Performance Considerations

• Vector-to-list conversions are bound selectively to avoid unnecessary overhead; only performance-sensitive types are explicitly bound.
• Zero-copy numpy conversion is implemented for KData to minimize memory duplication during DataFrame export.
• Parallel indicator calculation is exposed via batch_calculate_inds to leverage multi-core processing.
• Build-time options enable low-precision mode and selective feature toggles to balance performance and compatibility.
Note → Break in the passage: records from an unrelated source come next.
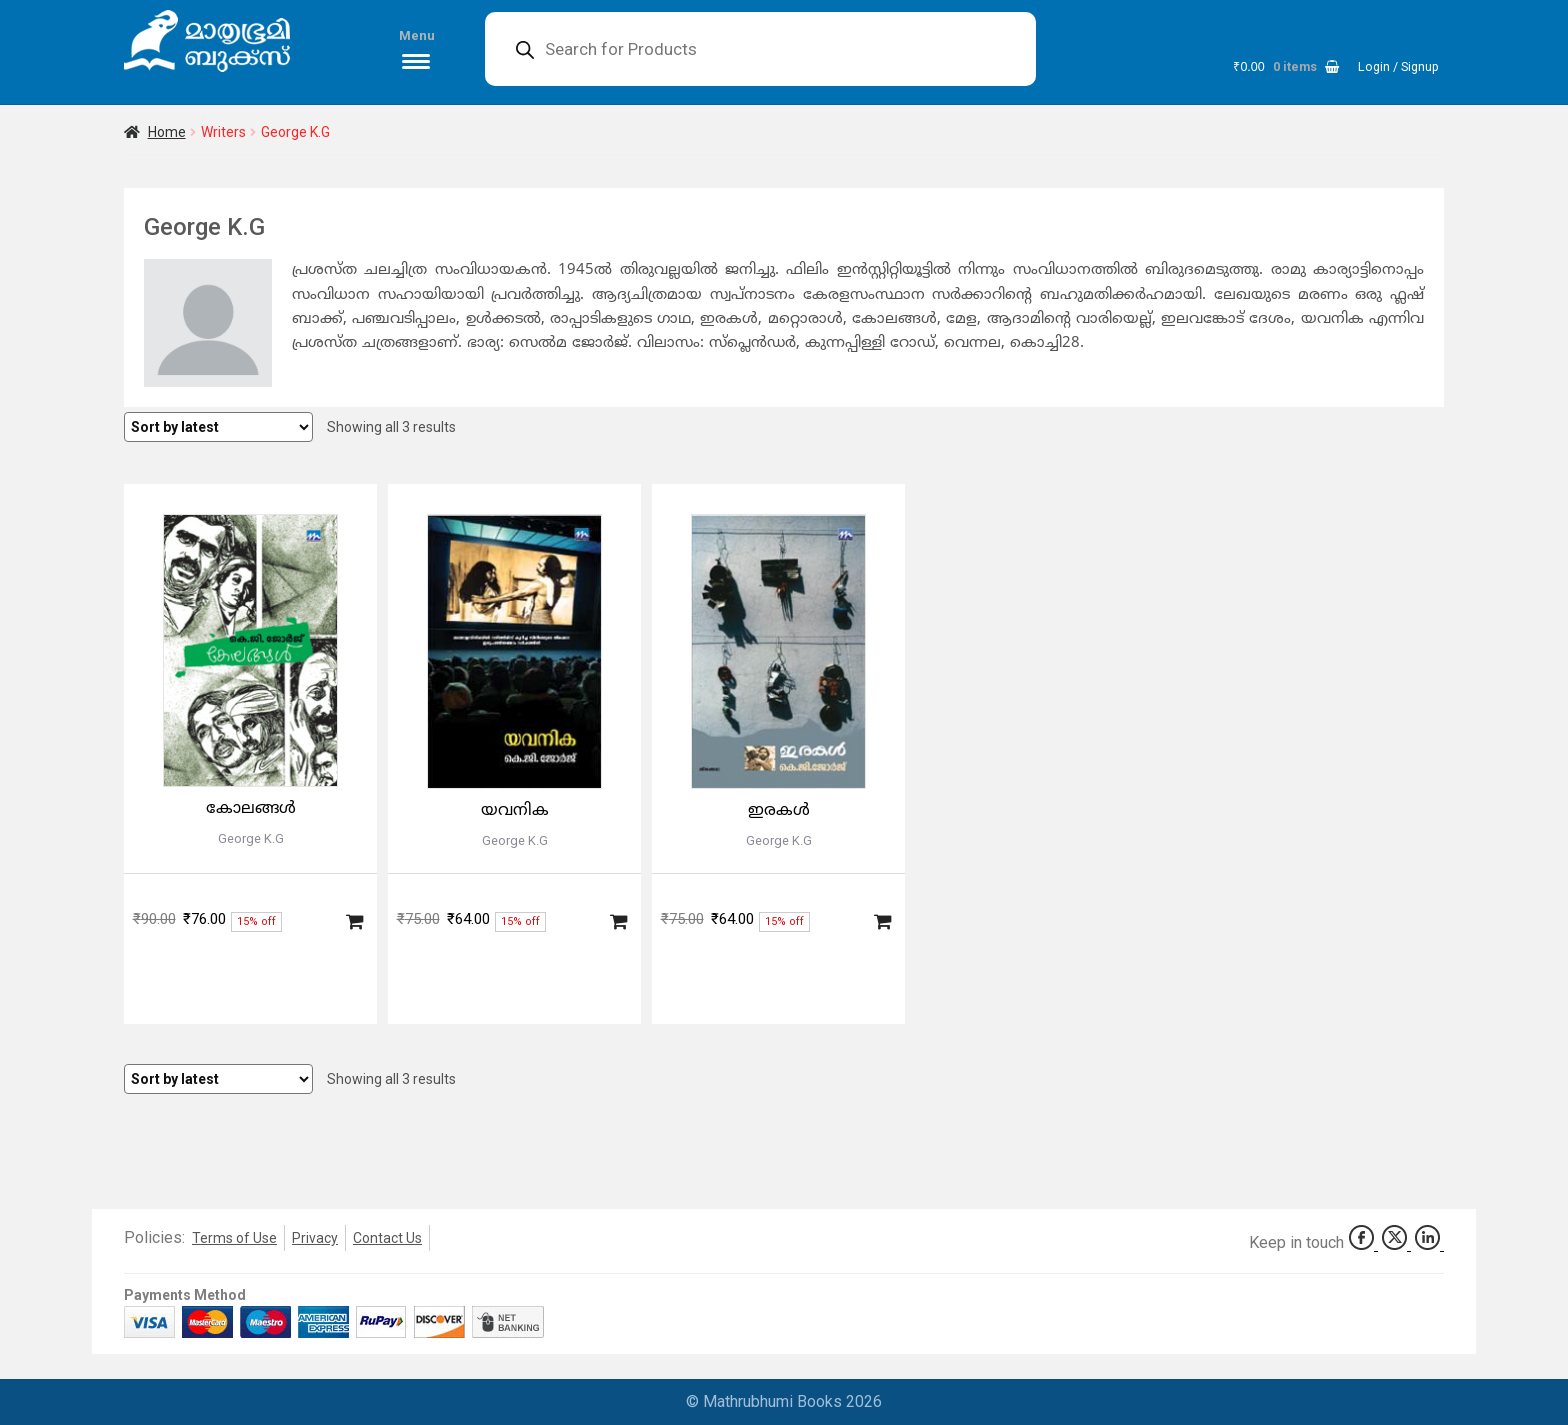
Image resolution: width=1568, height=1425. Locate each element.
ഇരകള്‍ (779, 811)
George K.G (251, 838)
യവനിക (515, 811)
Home (167, 132)
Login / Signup (1398, 66)
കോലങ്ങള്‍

[No sources needed since this section provides general guidance]

Troubleshooting Guide

Common issues and remedies:

• Python version mismatch: setup.py clears cached builds when Python version changes to prevent ABI mismatches.
• Dynamic library loading: hikyuu/init.py adjusts PATH/LD_LIBRARY_PATH to ensure the shared core module and dependencies are discoverable.
• IO visibility in notebooks: ioredirect.h enables capturing C++ stdout/stderr in Jupyter and interactive sessions.
• Serialization availability: pickle_support.h guards pickling behind configuration flags; ensure serialization is enabled if persistence is required.

Section sources

• setup.py
• hikyuu/init.py
• hikyuu_pywrap/ioredirect.h
• hikyuu_pywrap/pickle_support.h

Conclusion

The Hikyuu integration architecture successfully combines the performance of C++ with the ergonomics of Python through pybind11. The bindings layer exposes a comprehensive financial data model, provides efficient data conversion pathways, and maintains type safety and performance. The build system integrates seamlessly with xmake and setuptools, delivering a consistent developer experience across platforms. Together, these components enable rapid prototyping in Python while leveraging the C++ core for heavy computations and large-scale datasets.